Precise Deviations Results for the Maxima of Some Determinantal Point Processes: the Upper Tail

TL;DR

This paper establishes precise deviation results for the maximum of certain determinantal point processes, covering moderate, large, and superlarge deviations, and relates these to the Tracy-Widom law in random matrix theory.

Contribution

It provides the first comprehensive analysis of upper tail deviations for maxima of determinantal point processes, including regimes beyond the Tracy-Widom law.

Findings

Determined leading order tail probabilities for all deviation regimes.

Identified the regime where Tracy-Widom law remains valid.

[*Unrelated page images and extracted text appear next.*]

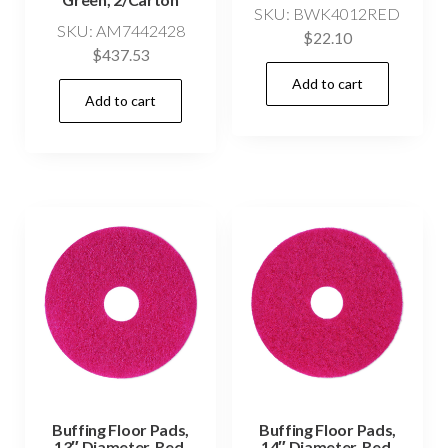
SKU: BWK4012RED
SKU: AM7442428
$
22.10
$
437.53
Add to cart
Add to cart
Buffing Floor Pads,
Buffing Floor Pads,
13″ Diameter, Red,
14″ Diameter, Red,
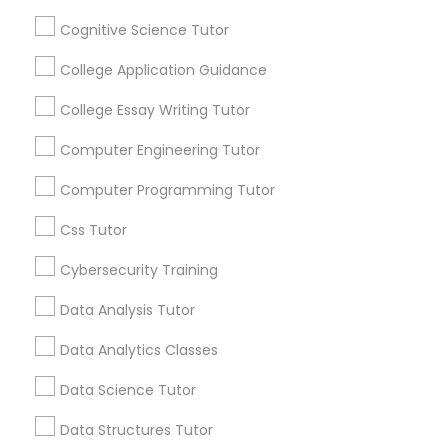
By Joining, you will
Cognitive Science Tutor
receive updates
Python Courses
and promotional
College Application Guidance
communications.
College Essay Writing Tutor
Scratch Classes
Computer Engineering Tutor
Everything You Need to Know About
SQL Courses
SAT Tutor
Computer Programming Tutor
Css Tutor
Article
Web Design Courses
Cybersecurity Training
Data Analysis Tutor
Phonics Classes
Data Analytics Classes
AP Calculus AB
Data Science Tutor
Data Structures Tutor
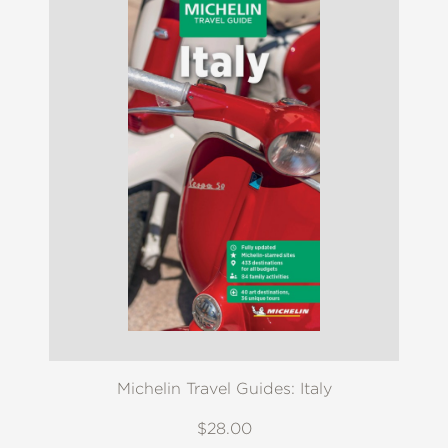
Michelin Travel Guides: Italy
$28.00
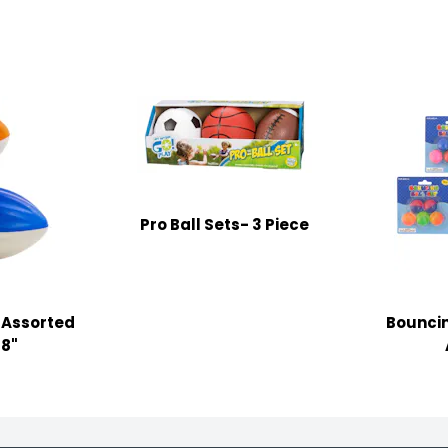
Pro Ball Sets- 3 Piece
 Assorted
Bouncin
38"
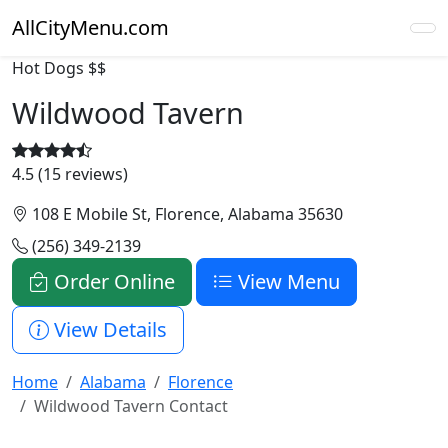
AllCityMenu.com
Hot Dogs
$$
Wildwood Tavern
4.5 (15 reviews)
108 E Mobile St, Florence, Alabama 35630
(256) 349-2139
Order Online
View Menu
View Details
Home
Alabama
Florence
Wildwood Tavern Contact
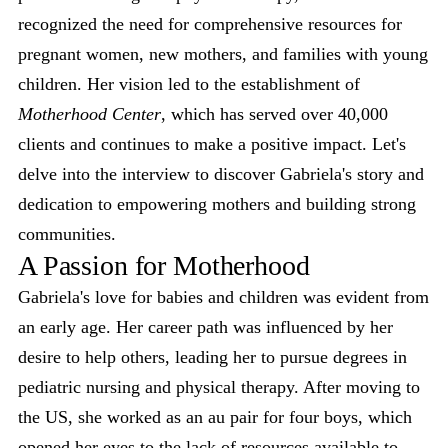
recognized the need for comprehensive resources for
pregnant women, new mothers, and families with young
children. Her vision led to the establishment of
Motherhood Center
, which has served over 40,000
clients and continues to make a positive impact. Let's
delve into the interview to discover Gabriela's story and
dedication to empowering mothers and building strong
communities.
A Passion for Motherhood
Gabriela's love for babies and children was evident from
an early age. Her career path was influenced by her
desire to help others, leading her to pursue degrees in
pediatric nursing and physical therapy. After moving to
the US, she worked as an au pair for four boys, which
opened her eyes to the lack of resources available to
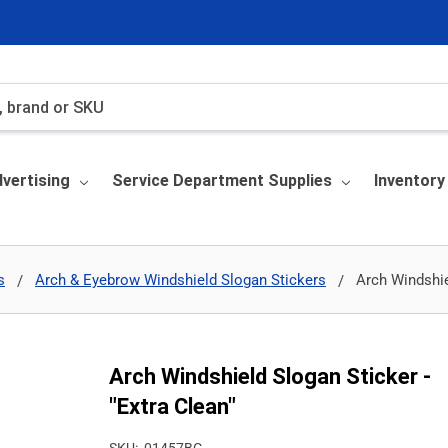
vertising
Service Department Supplies
Inventor
s
Arch & Eyebrow Windshield Slogan Stickers
Arch Windshie
Arch Windshield Slogan Sticker -
"Extra Clean"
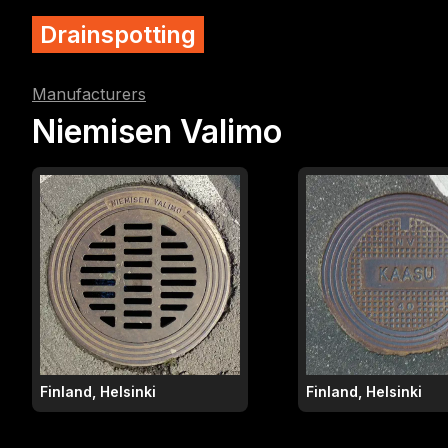
Drainspotting
Manufacturers
Niemisen Valimo
Finland, Helsinki
Finland, Helsinki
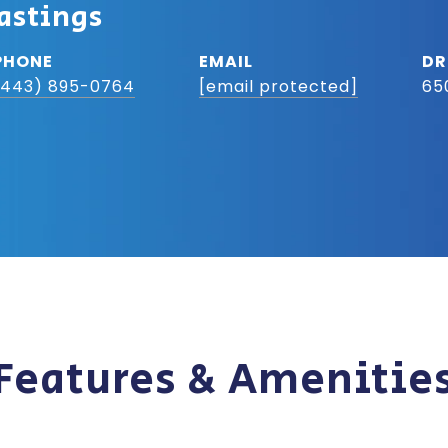
astings
PHONE
EMAIL
DR
(443) 895-0764
[email protected]
65
Features & Amenitie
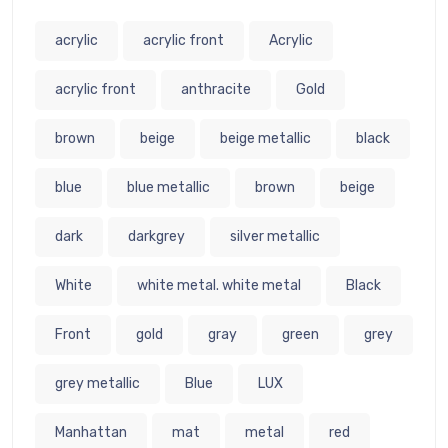
acrylic
acrylic front
Acrylic
acrylic front
anthracite
Gold
brown
beige
beige metallic
black
blue
blue metallic
brown
beige
dark
darkgrey
silver metallic
White
white metal. white metal
Black
Front
gold
gray
green
grey
grey metallic
Blue
LUX
Manhattan
mat
metal
red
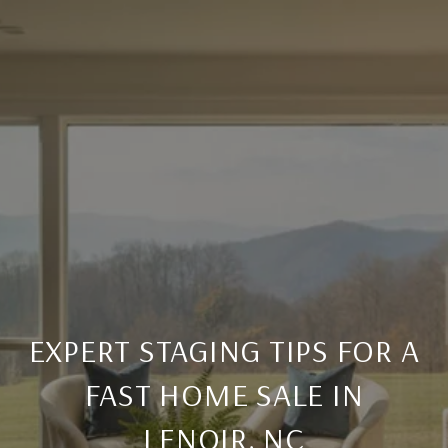
EXPERT STAGING TIPS FOR A
FAST HOME SALE IN
LENOIR, NC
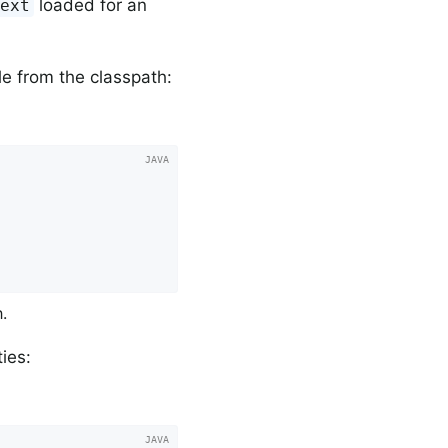
loaded for an
text
e from the classpath:
.
ies:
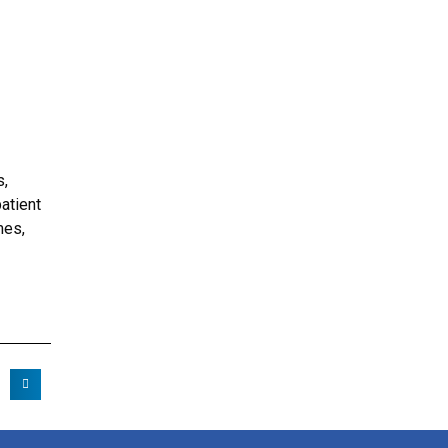
s,
atient
mes,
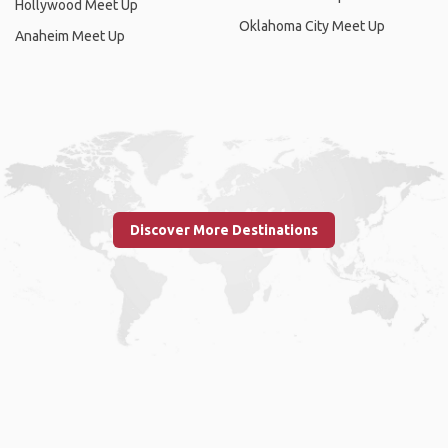
Hollywood Meet Up
Oklahoma City Meet Up
Anaheim Meet Up
Discover More Destinations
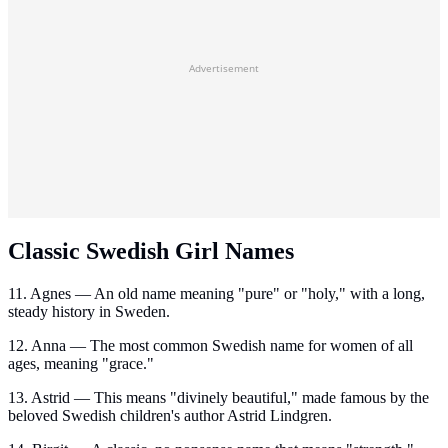
Advertisement
Classic Swedish Girl Names
11. Agnes — An old name meaning "pure" or "holy," with a long,
steady history in Sweden.
12. Anna — The most common Swedish name for women of all
ages, meaning "grace."
13. Astrid — This means "divinely beautiful," made famous by the
beloved Swedish children's author Astrid Lindgren.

Extended asymptotic analysis to superlarge deviations with stronger assumptions.

Abstract

We prove precise deviations results in the sense of Cram\'er and Petrov for the upper tail of the distribution of the maximal value for a special class of determinantal point processes that play an important role in random matrix theory. Here we cover all three regimes of moderate, large and superlarge deviations for which we determine the leading order description of the tail probabilities. As a corollary of our results we identify the region within the regime of moderate deviations for which the limiting Tracy-Widom law still predicts the correct leading order behavior. Our proofs use that the determinantal point process is given by the Christoffel-Darboux kernel for an associated family of orthogonal polynomials. The necessary asymptotic information on this kernel has mostly been obtained in [Kriecherbauer T., Schubert K., Sch\"uler K., Venker M., Markov Process. Related Fields 21 (2015), 639-694]. In the superlarge regime these results of do not suffice and we put stronger assumptions on the point processes. The results of the present paper and the relevant parts of [Kriecherbauer T., Schubert K., Sch\"uler K., Venker M., Markov Process. Related Fields 21 (2015), 639-694] have been proved in the dissertation [Sch\"uler K., Ph.D. Thesis, Universit\"at Bayreuth, 2015].